**PROBLEM DETAILS:**
Lines below that include the word "церква" should each be copied.

**DATA SUPPLIED:**
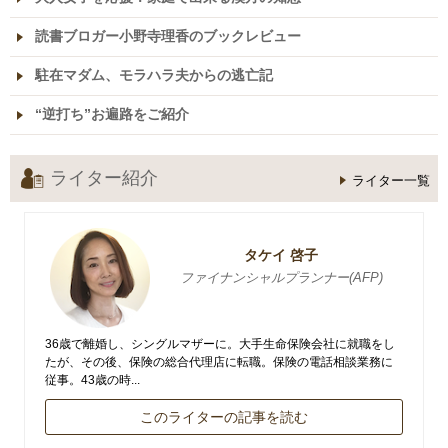
読書ブロガー小野寺理香のブックレビュー
駐在マダム、モラハラ夫からの逃亡記
“逆打ち”お遍路をご紹介
ライター紹介
ライター一覧
タケイ 啓子
ファイナンシャルプランナー(AFP)
36歳で離婚し、シングルマザーに。大手生命保険会社に就職をし
たが、その後、保険の総合代理店に転職。保険の電話相談業務に
従事。43歳の時...
このライターの記事を読む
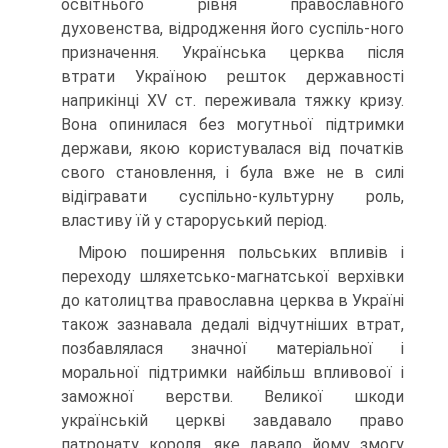
освітнього рівня православного
духовенства, відродження його суспіль-ного
призначення. Українська церква після
втрати Україною решток державності
наприкінці XV ст. переживала тяжку кризу.
Вона опинилася без могутньої підтримки
держави, якою користувалася від початків
свого становлення, і була вже не в силі
відігравати суспільно-культурну роль,
властиву їй у староруський період.
Мірою поширення польських впливів і
переходу шляхетсько-магнатської верхівки
до католицтва православна церква в Україні
також зазнавала дедалі відчутніших втрат,
позбавлялася значної матеріальної і
моральної підтримки найбільш впливової і
заможної верстви. Великої шкоди
українській церкві завдавало право
патронату короля, яке давало йому змогу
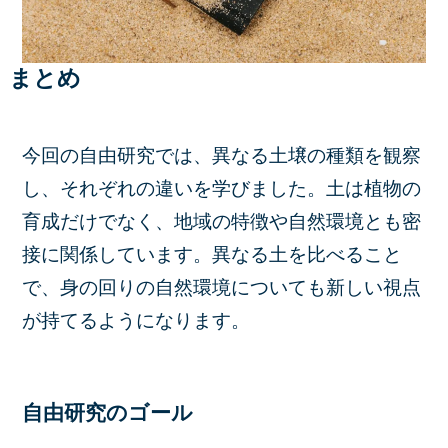
まとめ
今回の自由研究では、異なる土壌の種類を観察
し、それぞれの違いを学びました。土は植物の
育成だけでなく、地域の特徴や自然環境とも密
接に関係しています。異なる土を比べること
で、身の回りの自然環境についても新しい視点
が持てるようになります。
自由研究のゴール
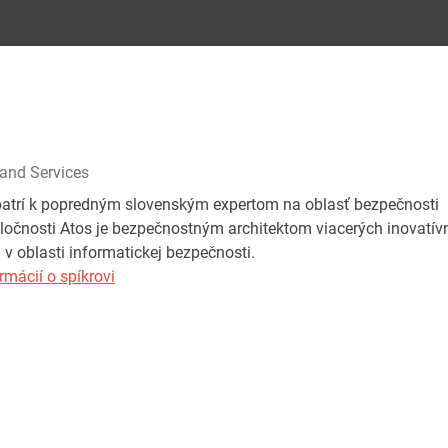
 and Services
patrí k popredným slovenským expertom na oblasť bezpečnost
oločnosti Atos je bezpečnostným architektom viacerých inovatív
 v oblasti informatickej bezpečnosti.
rmácií o spíkrovi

**RESPONSE TO THIS TASK:**
призначення. Українська церква після
до католицтва православна церква в Україні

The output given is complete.